I am playing around with a dataset of weather data (To reproduce; data can be found here unzip it and run the code below), and I wanted to normalize the data. To do this, I tried the second answer of this question;
Normalize columns of pandas data frame
Which boils down to normalized_df=(df-df.mean(axis=0))/df.std(axis=0)
However, it takes a very long time to execute this code. Therefore, I started investigating, and it seems that the time that the df.mean()
call takes is increasing exponentially.
I've used the following code to test run-times:
import pandas as pd
import time
jena_climate_df = pd.read_csv("jena_climate_2009_2016.csv")
start = time.time()
print(jena_climate_df[:200000].mean(axis=0)) #Modify the number of rows here to observe the increase in time
stop = time.time()
print(f"{stop-start} Seconds for mean calc")
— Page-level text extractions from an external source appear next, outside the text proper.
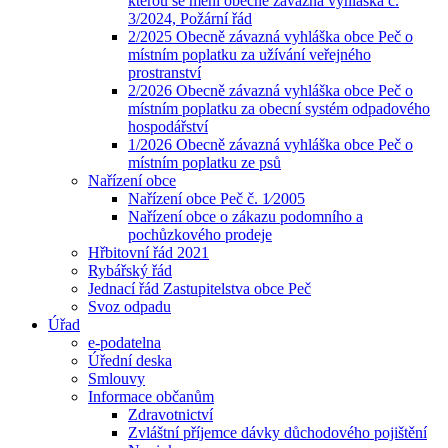
kterou se mění obecně závazná vyhláška č.
3/2024, Požární řád
2/2025 Obecně závazná vyhláška obce Peč o
místním poplatku za užívání veřejného
prostranství
2/2026 Obecně závazná vyhláška obce Peč o
místním poplatku za obecní systém odpadového
hospodářství
1/2026 Obecně závazná vyhláška obce Peč o
místním poplatku ze psů
Nařízení obce
Nařízení obce Peč č. 1⁄2005
Nařízení obce o zákazu podomního a
pochůzkového prodeje
Hřbitovní řád 2021
Rybářský řád
Jednací řád Zastupitelstva obce Peč
Svoz odpadu
Úřad
e-podatelna
Úřední deska
Smlouvy
Informace občanům
Zdravotnictví
Zvláštní příjemce dávky důchodového pojištění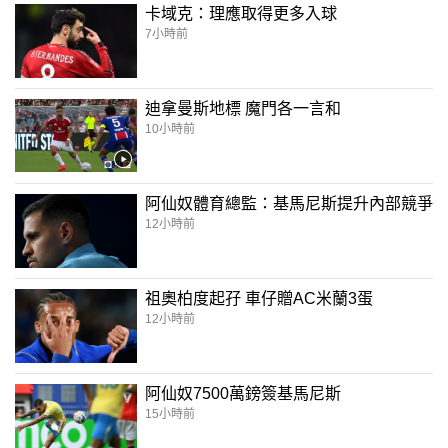
卡域克：理應取得更多入球
7小時前
迪拿曼斯地標 魔門各一言和
10小時前
阿仙奴體育總監：基馬尼斯提升內部競爭
12小時前
祖奧柏度起孖 車仔贈AC米蘭3蛋
12小時前
阿仙奴7500萬鎊簽基馬尼斯
15小時前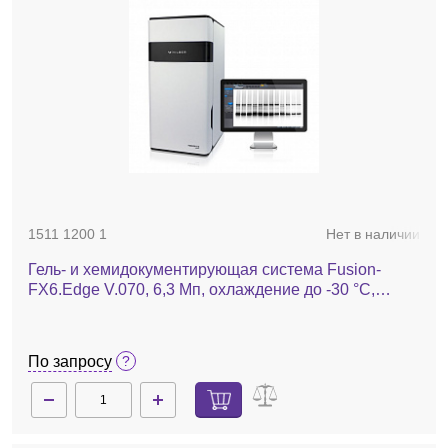
1511 1200 1
Нет в наличии
Гель- и хемидокументирующая система Fusion-
FX6.Edge V.070, 6,3 Мп, охлаждение до -30 °С,
автофокус, без трансиллюминатора, без фильтра
По запросу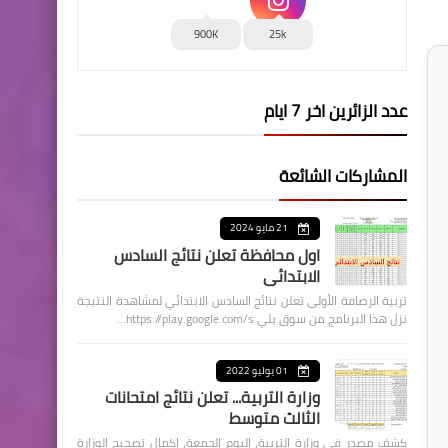
900K
25k
عدد الزائرين اخر 7 ايام
المشاركات الشائعة
21 مايو 2024
اول محافظة تعلن نتائج السادس
الابتدائي
تربية الرصافة الأولى تعلن نتائج السادس الابتدائي لمشاهدة النتيجة
نزل هذا البرنامج من سوق بلي https://play.google.com/s…
01 يوليو 2022
وزارة التربية... تعلن نتائج امتحانات
الثالث متوسط
كشف مصدر في وزارة التربية، اليوم الجمعة، اكمال تصحيح الوزارة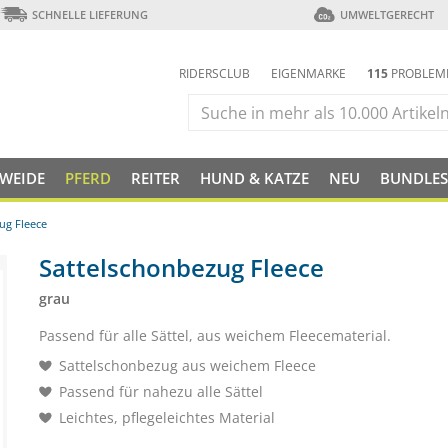
SCHNELLE LIEFERUNG
UMWELTGERECHT
RIDERSCLUB
EIGENMARKE
115
PROBLEM
 WEIDE
PFERD
REITER
HUND & KATZE
NEU
BUNDLES
ug Fleece
Sattelschonbezug Fleece
grau
Passend für alle Sättel, aus weichem Fleecematerial.
Sattelschonbezug aus weichem Fleece
Passend für nahezu alle Sättel
Leichtes, pflegeleichtes Material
I ran some tests, selecting increasing the number of rows I use for the mean calculation gradually. See the results below:
0.004987955093383789 Seconds for mean calc ~ 10 observations
0.009006738662719727 Seconds for mean calc ~ 1000 observations
0.0837397575378418 Seconds for mean calc ~ 10000 observations
1.789750337600708 Seconds for mean calc ~ 50000 observations
7.518809795379639 Seconds for mean calc ~ 60000 observations
19.989460706710815 Seconds for mean calc ~ 70000 observations
71.97900629043579 Seconds for mean calc ~ 100000 observations
375.04513001441956 Seconds for mean calc ~ 200000 observations
It seems to me that the time is increasing exponentially. I don't know why this is happening, AFAIK adding all values and dividing them by the number of observations shouldn't be too computationally intensive but maybe I am wrong here. Some explanation would be greatly appreciated!